Acronyms make us do things. AWOL makes us go looking for someone, BOGO makes us buy two of something we didn’t need one of, and NSFW makes us cover our screen and hope no one has already walked by.
The new COVID-19 relief bill requires acronym-based action too. ARPA made changes to COBRA, so employers will need to edit their template severance agreements ASAP. Here’s what that means, FYI.
Under the American Rescue Plan Act (ARPA), involuntarily separated employees will receive a 100% subsidy to cover their Consolidated Omnibus Budget Reconciliation Act (COBRA) premiums from April 1 through Sept. 30, 2021. Employers will pay the full cost of the premiums, then obtain reimbursement through payroll tax credits.
With this change in the law, employers may need to make two changes to their template severance agreements.
First, severance agreements usually warn that benefit coverage ends on the last day of employment (or the last day of the month) and that the employee may then continue coverage under COBRA at the employee’s sole expense. Under ARPA, benefit continuation is no longer at the employee’s sole expense. From April 1 through Sept. 30, involuntarily terminated employees can sign up for COBRA coverage and pay no premiums for up to six months.
Second, in severance packages, employers often pay for a few months of the employee’s COBRA premiums. Under ARPA, that’s no longer going to be a benefit for many exiting employees. In most cases, terminated employees will get six months of subsidized COBRA premiums whether or not they sign a severance agreement.
There are some eligibility limitations, so not all separated employees will get the full six months of subsidized COBRA premiums. Here are a few of the limitations:
- No quitters: The subsidy is available only to employees who are terminated involuntarily or who become COBRA-eligible due to a reduction in hours. Employees who resign are not eligible.
- No double dippers: The subsidies stop when an employee becomes eligible for other group health plan coverage or Medicare. You don’t get both.
Because of that last point, there are circumstances when an employer’s offer to pay COBRA premiums in a severance package can still be a benefit. A terminated employee who becomes Medicare-eligible is allowed to choose COBRA coverage and can stay on the employer’s plan for additional coverage, but that individual would not be eligible for the ARPA subsidy.

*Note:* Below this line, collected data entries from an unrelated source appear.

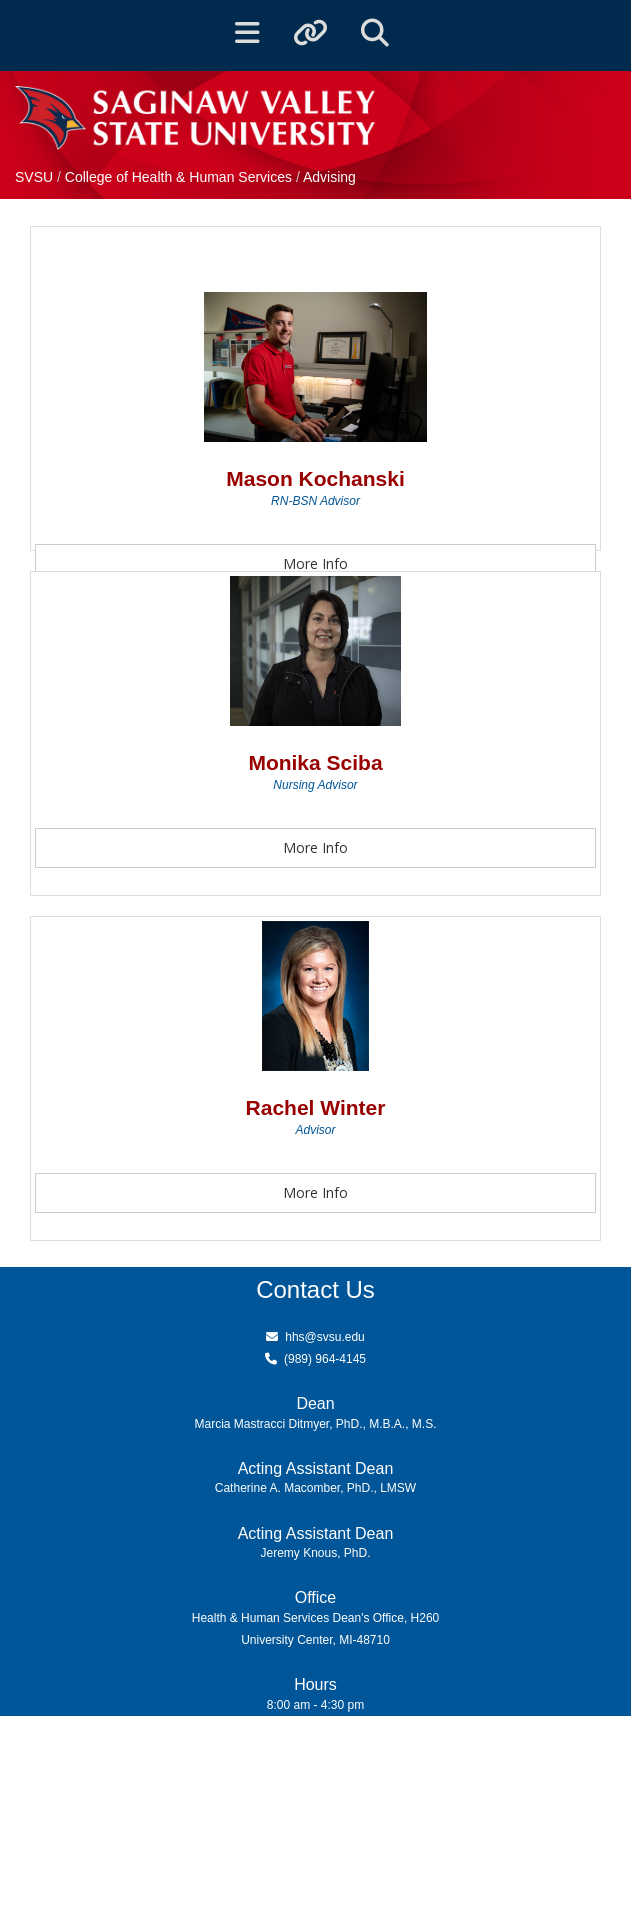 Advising (329, 177)
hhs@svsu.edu (325, 1337)
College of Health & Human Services (180, 177)
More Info (315, 563)
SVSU (34, 177) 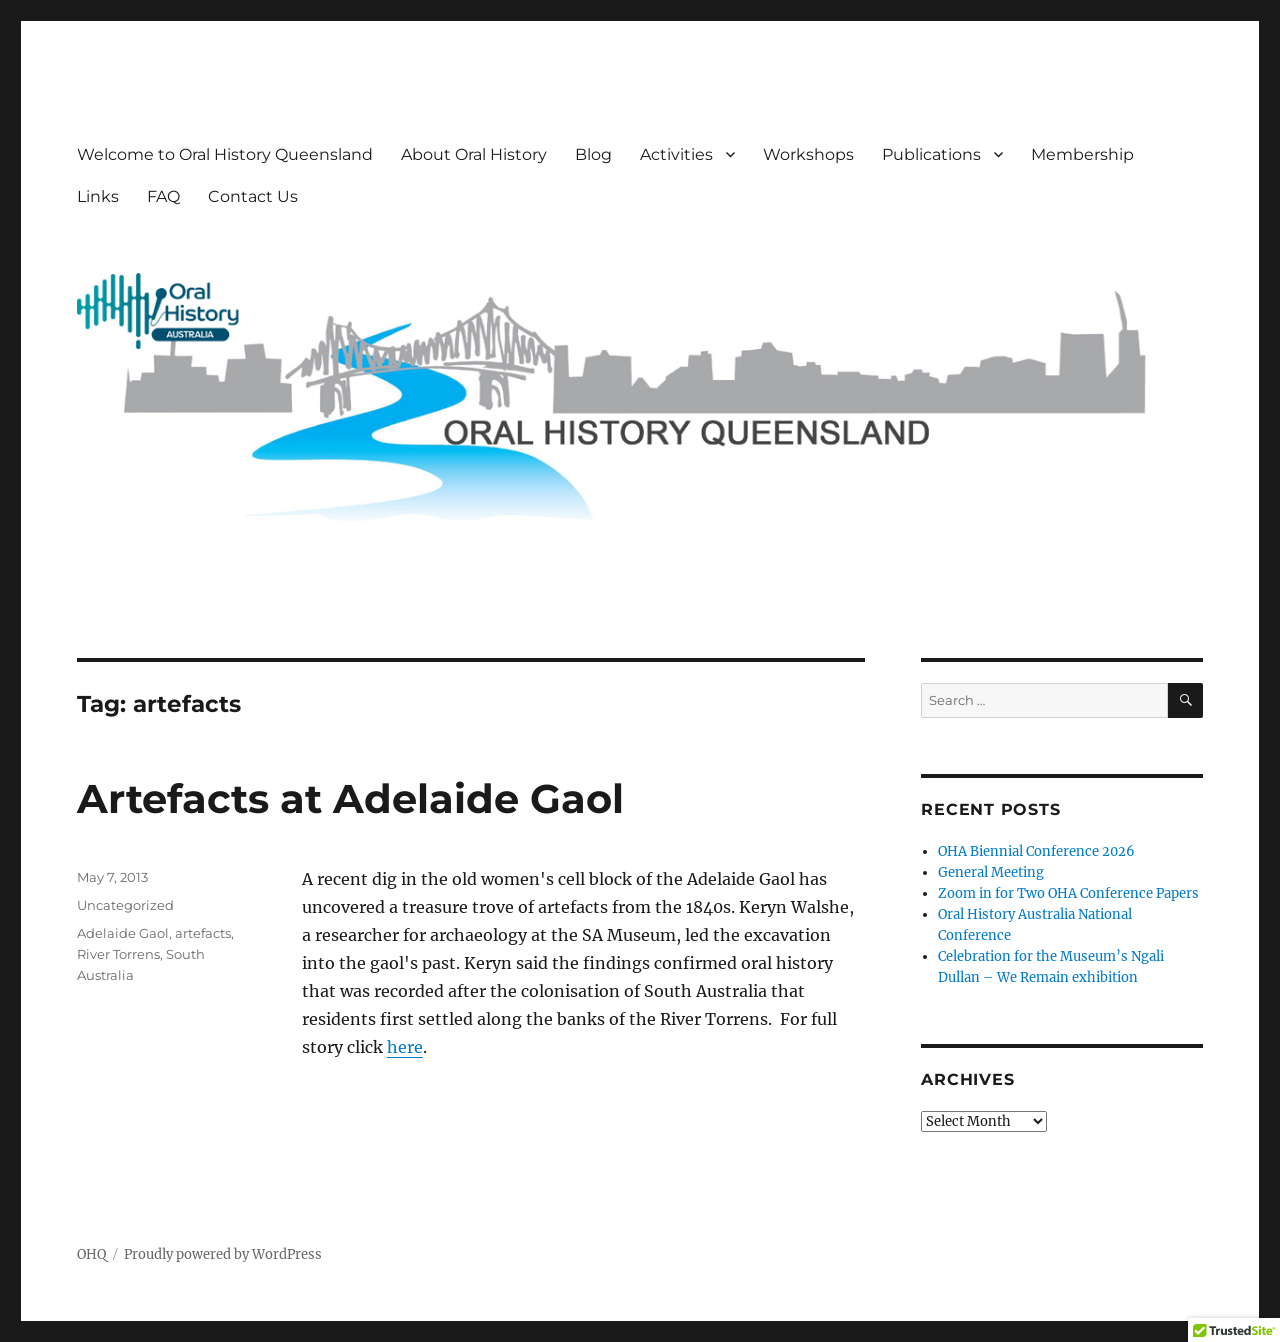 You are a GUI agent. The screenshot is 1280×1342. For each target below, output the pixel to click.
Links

Employers that make severance payments over multiple payroll periods and allow employees to continue benefit coverage during that time might wish to reconsider. When employers allow terminated employees to stay on the plan during the severance period, premiums are typically paid through payroll deduction, and the cost is shared by employers and employees. But under the ARPA subsidy program, once COBRA eligibility starts, the federal government will pay 100%. It’s free money. In most cases, therefore, ending coverage immediately upon termination will create a better result for both the employer and the employee – at least through Sept. 30.
The new law also requires employers to take new steps regarding COBRA notices. So, take notice.
First, employers must begin using updated COBRA notices that describe the subsidy. The Department of Labor will issue new model notices by April 10.
Second, employers must send notices to individuals who were involuntarily terminated (or who became COBRA-eligible due to a reduction in hours) within the past 18 months but did not choose coverage at the time. Under ARPA, they get a second chance to sign up. They can take advantage of the subsidized premiums from April through September unless their 18-month COBRA eligibility period ends earlier or they become ineligible for another reason. Employers must send this notice by May 31.
Third, employers must remember to send notices when an individual’s subsidies are about to end. These warning notices must be sent between 15 and 45 days before the subsidy expires.
So, FWIW, whether you’re an employer or an employee, the ARPA COBRA subsidies should be A-OK.